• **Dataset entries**

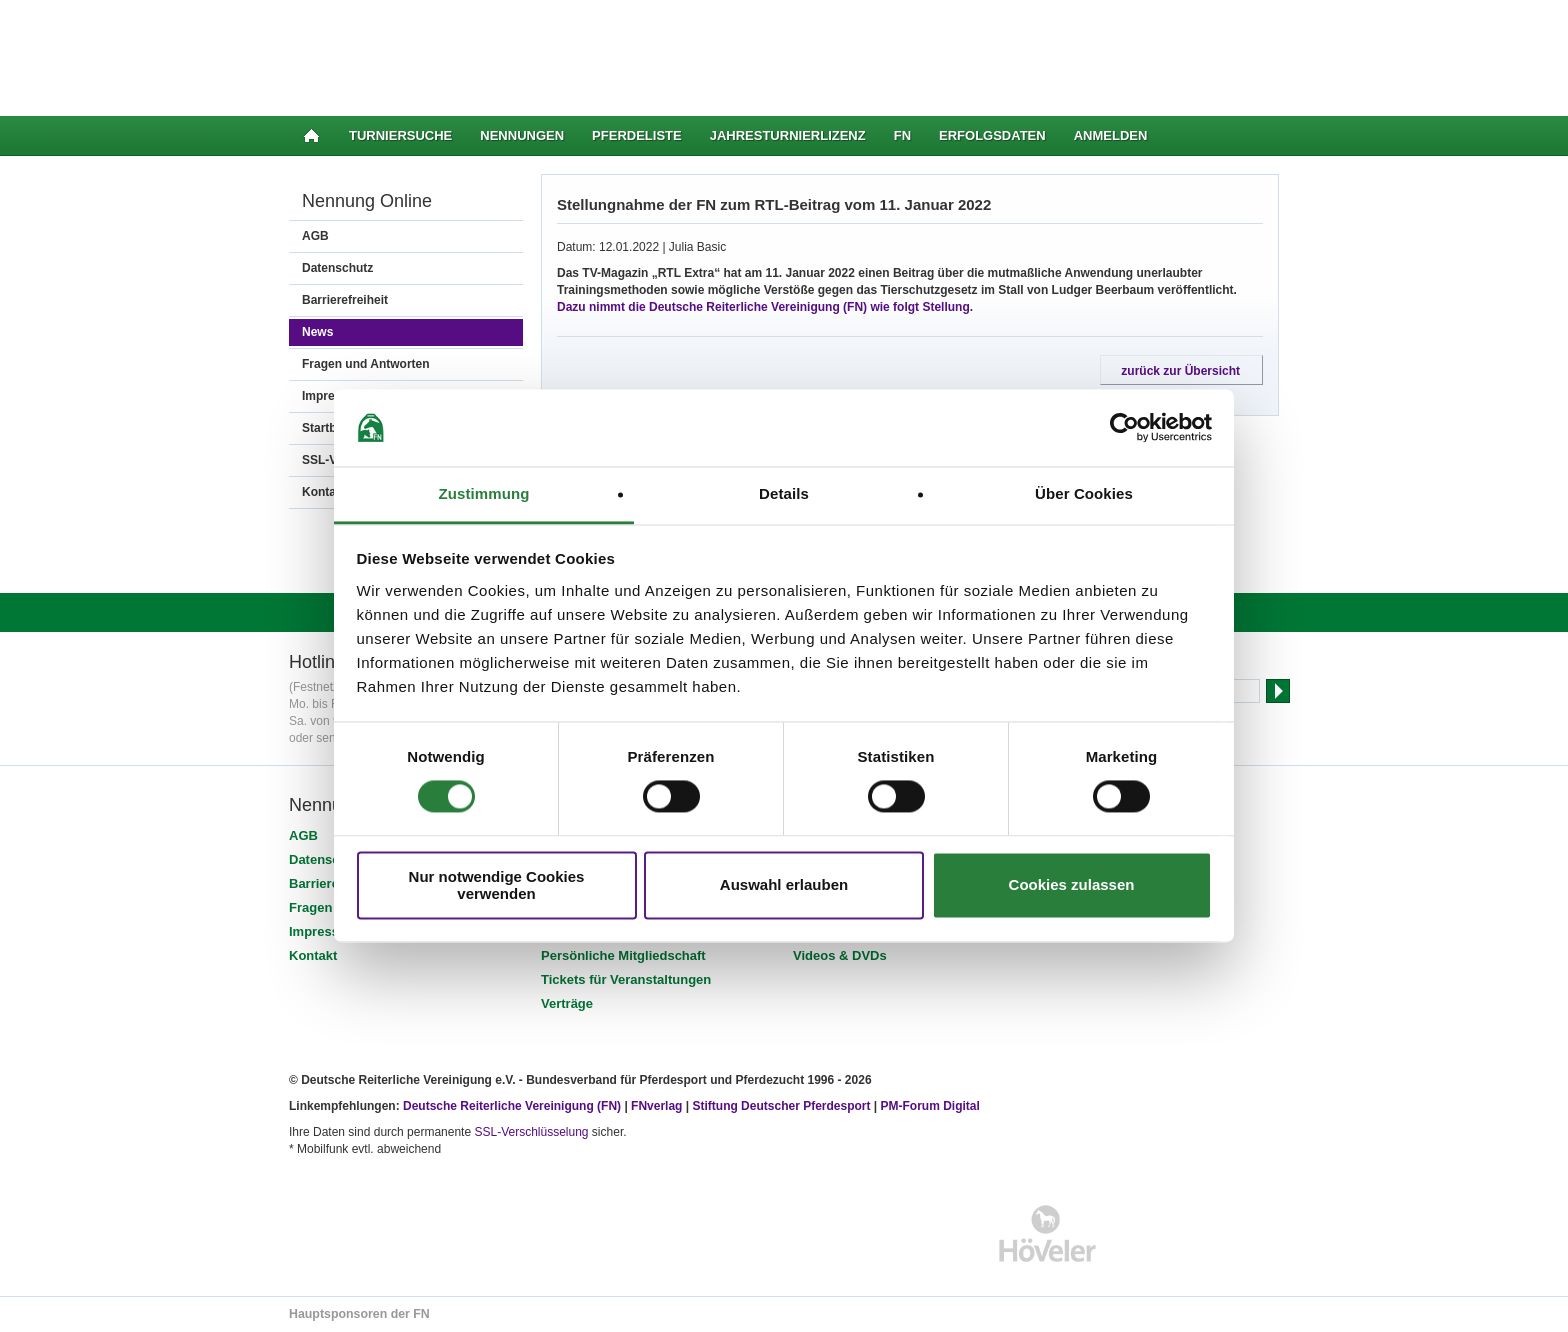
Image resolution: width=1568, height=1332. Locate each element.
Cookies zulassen (1072, 885)
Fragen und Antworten (366, 364)
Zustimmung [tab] (484, 493)
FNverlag (658, 1106)
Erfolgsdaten (992, 135)
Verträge (567, 1003)
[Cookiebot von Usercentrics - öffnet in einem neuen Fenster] (1124, 428)
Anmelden (1111, 135)
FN (902, 135)
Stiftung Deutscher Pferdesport (781, 1106)
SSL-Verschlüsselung (531, 1132)
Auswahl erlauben (784, 885)
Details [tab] (784, 493)
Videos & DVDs (840, 955)
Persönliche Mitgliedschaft (623, 955)
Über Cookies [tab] (1084, 493)
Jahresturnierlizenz (788, 135)
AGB (315, 236)
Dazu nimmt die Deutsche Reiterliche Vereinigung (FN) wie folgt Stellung (763, 307)
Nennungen (522, 135)
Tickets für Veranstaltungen (626, 979)
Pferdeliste (637, 135)
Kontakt (313, 955)
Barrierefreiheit (345, 300)
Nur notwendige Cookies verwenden (497, 885)
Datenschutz (337, 268)
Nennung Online (367, 201)
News (317, 332)
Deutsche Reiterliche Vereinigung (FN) (512, 1106)
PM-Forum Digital (930, 1106)
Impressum (323, 931)
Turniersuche (400, 135)
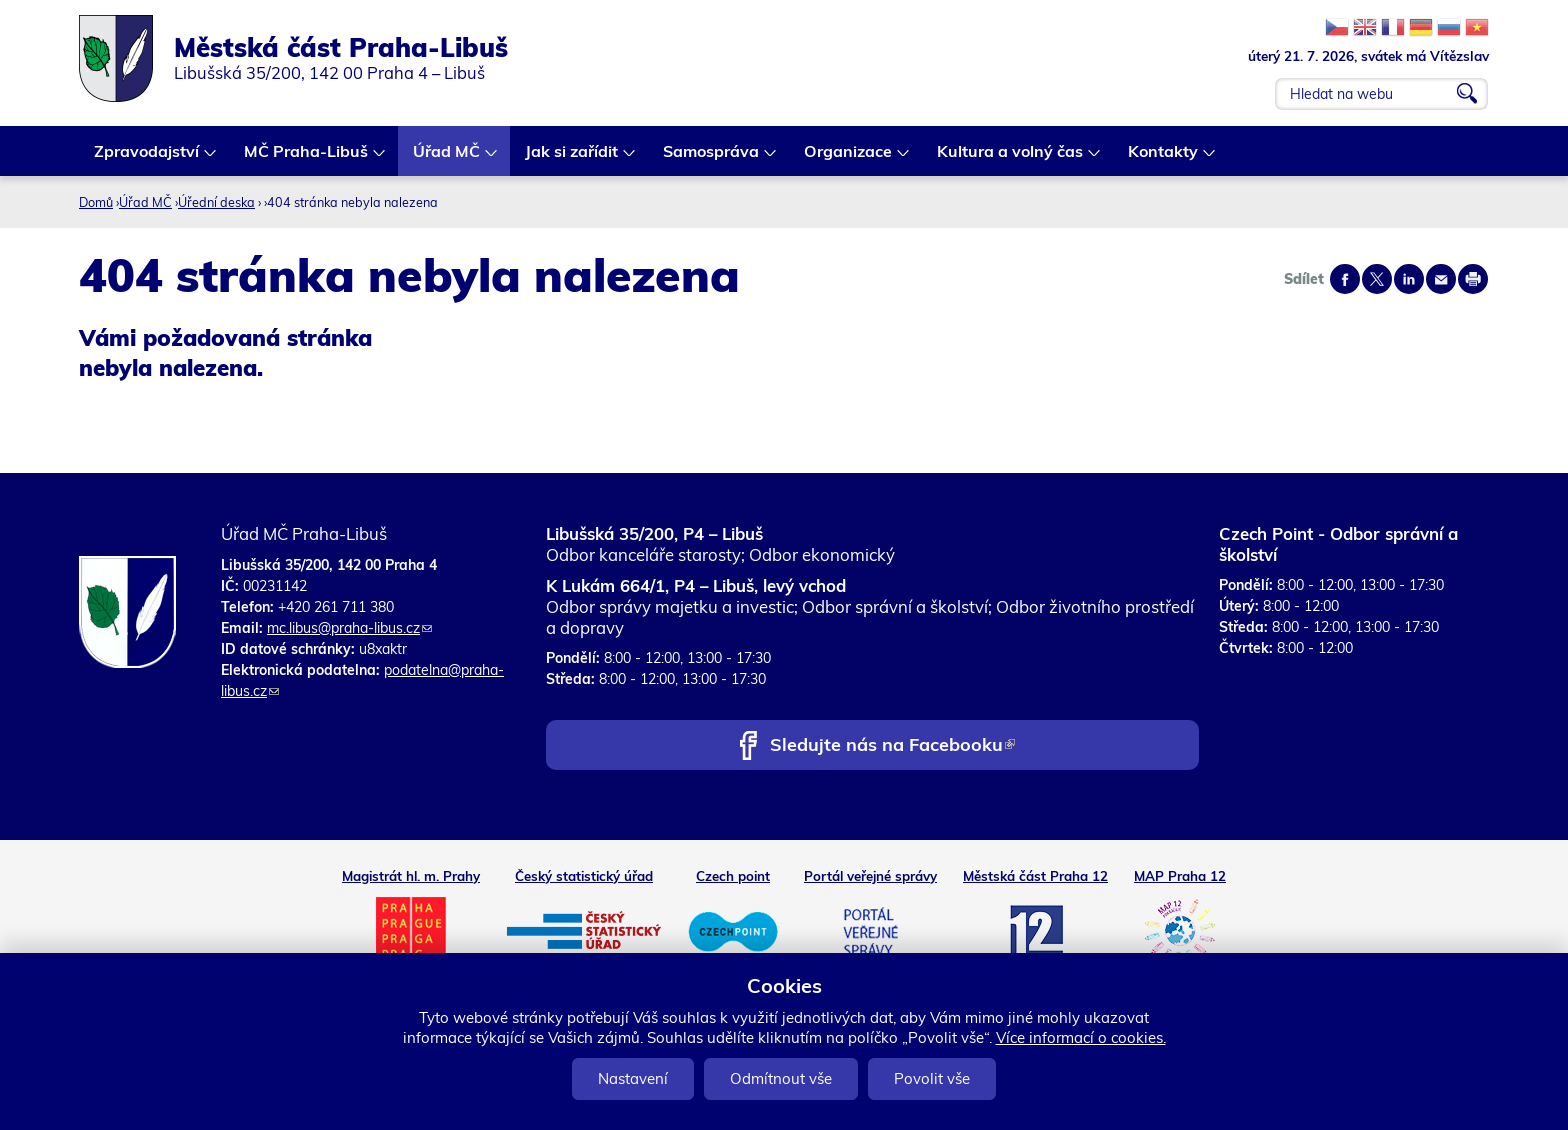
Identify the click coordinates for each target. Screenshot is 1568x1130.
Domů (96, 202)
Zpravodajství (147, 158)
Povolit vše (932, 1078)
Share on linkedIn (1409, 279)
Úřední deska (216, 202)
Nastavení (633, 1078)
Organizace (849, 158)
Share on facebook (1345, 279)
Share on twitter (1377, 279)
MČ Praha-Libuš (307, 158)
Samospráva (712, 158)
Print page (1473, 279)
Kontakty (1164, 158)
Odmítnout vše (781, 1078)
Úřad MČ (447, 158)
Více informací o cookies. (1081, 1037)
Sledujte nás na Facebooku (892, 746)
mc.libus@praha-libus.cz (349, 628)
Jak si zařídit (572, 158)
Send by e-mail (1441, 279)
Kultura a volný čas (1011, 158)
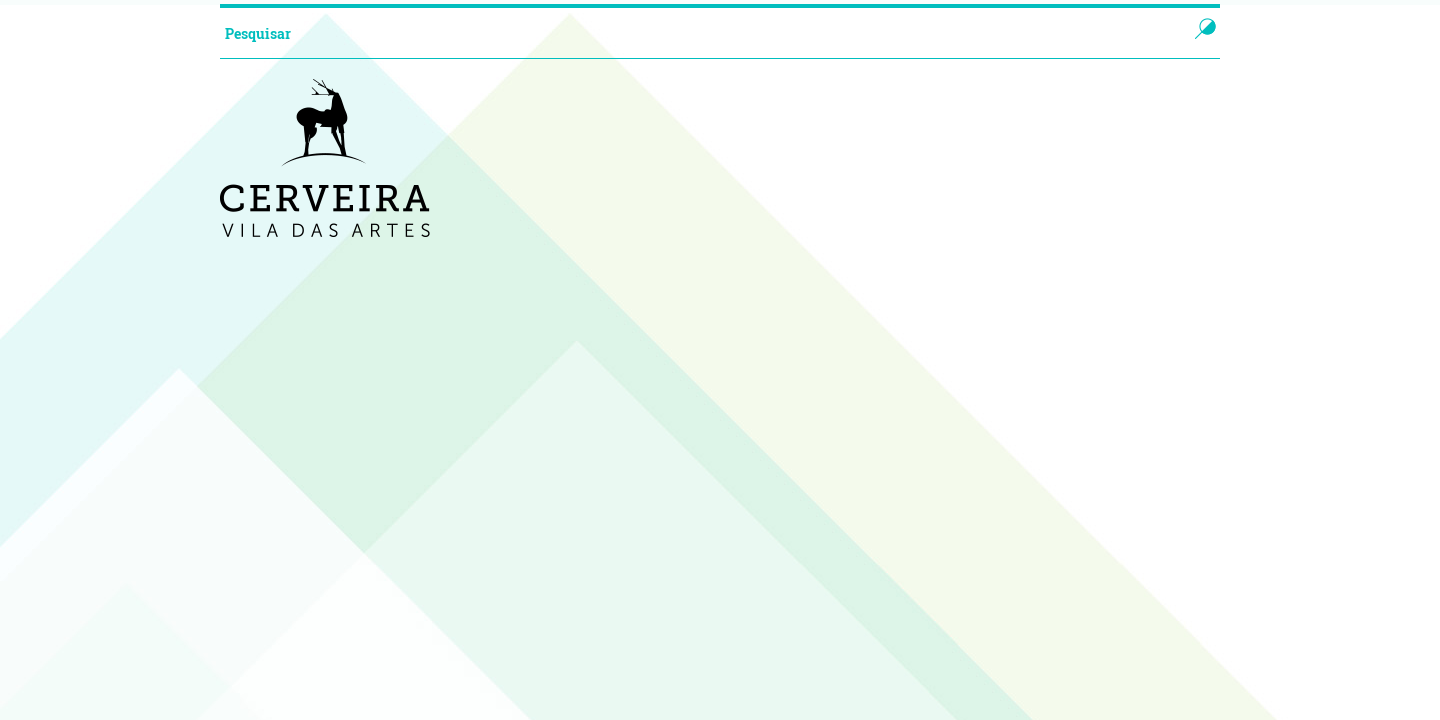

• **Brief**
If a line in the records holds the string "Share", count it, and give only the total.

• **Response area**
3